Bonds reached his unprecedented milestone in the second inning by pulling a knuckleball from Kirt Ojala over the right-field wall. The homer gave Bonds 400 in a 13-year career to go with 438 stolen bases, but Ojala wasn't even aware of the milestone.
no idea," said Ojala (1-3). "I never read the papers. I didn't know he was sitting on 399 until he was running the bases. I guess it must have been a pretty big home run for him."
The accomplishment won't be matched anytime soon. Only three other players hit 300 homers and stole 300 bases -- Willie Mays (660 homers, 338 stolen bases), Andre Dawson (436 and 314) and Bonds' father, Bobby (332 and 461).
"I don't think people realize what a great feat this is," Giants manager Dusty Baker said. "It's a combination of speed and power and durability. To run that much and hit that much, you've got to be in tremendous shape for a long time."
At 34, Bonds still makes the game look easy, and with one out and the bases empty in the second inning, he connected on a 1-1 pitch to give San Francisco a 4-0 lead. The crowd of 36,701 -- third-largest this season at Pro Player Stadium -- roared as Bonds circled the bases. When the sometimes-sullen slugger crossed home plate, he tipped his cap and grinned.
Leyland, sitting in the Marlins' dugout, tipped his cap to Bonds. The outfielder spent his first seven major-league seasons hitting homers for Leyland in Pittsburgh.
"I saw his first.

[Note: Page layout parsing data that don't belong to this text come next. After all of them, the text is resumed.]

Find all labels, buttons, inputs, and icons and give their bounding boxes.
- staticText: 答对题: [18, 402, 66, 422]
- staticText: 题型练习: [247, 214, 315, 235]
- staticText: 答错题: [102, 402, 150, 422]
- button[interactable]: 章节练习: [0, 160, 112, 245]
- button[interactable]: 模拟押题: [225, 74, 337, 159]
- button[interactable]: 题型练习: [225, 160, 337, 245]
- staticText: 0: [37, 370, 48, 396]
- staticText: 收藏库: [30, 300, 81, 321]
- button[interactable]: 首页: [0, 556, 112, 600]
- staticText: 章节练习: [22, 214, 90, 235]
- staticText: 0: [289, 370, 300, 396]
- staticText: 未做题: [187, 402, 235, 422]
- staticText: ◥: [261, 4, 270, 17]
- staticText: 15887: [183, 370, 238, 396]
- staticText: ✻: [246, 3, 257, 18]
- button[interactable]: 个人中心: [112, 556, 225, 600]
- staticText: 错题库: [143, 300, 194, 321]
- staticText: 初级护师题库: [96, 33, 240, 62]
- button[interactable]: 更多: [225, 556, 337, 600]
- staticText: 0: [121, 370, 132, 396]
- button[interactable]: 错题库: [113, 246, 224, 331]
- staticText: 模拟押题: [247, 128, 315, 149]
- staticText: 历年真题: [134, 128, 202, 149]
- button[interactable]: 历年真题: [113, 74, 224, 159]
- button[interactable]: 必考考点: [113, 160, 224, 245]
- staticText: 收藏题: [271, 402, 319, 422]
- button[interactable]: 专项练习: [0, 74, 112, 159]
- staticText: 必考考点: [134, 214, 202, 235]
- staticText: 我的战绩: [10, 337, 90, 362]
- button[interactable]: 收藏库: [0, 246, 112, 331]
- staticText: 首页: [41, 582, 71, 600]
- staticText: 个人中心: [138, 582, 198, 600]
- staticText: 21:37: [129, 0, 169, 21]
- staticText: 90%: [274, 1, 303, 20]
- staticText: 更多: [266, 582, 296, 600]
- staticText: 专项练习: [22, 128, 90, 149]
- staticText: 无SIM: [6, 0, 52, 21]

I saw his 400th," Leyland said.
After the game, Bonds sat at his locker, celebratory champagne chilling at his feet as he read aloud a note from Leyland.
"I hope our paths will still be crossing when you hit your 500th," it said.
Bonds, who ranks 27th on the career home-run list, also reached the 300-homer milestone against the Marlins on April 30, 1996. He likes the idea of hitting No. 500 against them.
"Yeah," he said with a grin, "if the Marlins are still here."
There were two other homers Sunday against Florida, by Bill Mueller and Charlie Hayes. Kirk Rueter (13-9) allowed five hits and three runs in seven innings for the Giants, who improved to 8-0 this year against the Marlins.
San Francisco closed to within three games of the New York Mets, the NL wild-card leaders. The Giants and Mets begin a three-game series Tuesday at San Francisco, and those games will be especially important for Bonds, who has yet to play in a World Series.
"That's probably the only thing that's really left for me," he said. "Everything else is an added notch to an outstanding career for an individual person, but I'd like to win something as a team. I've done enough individual things."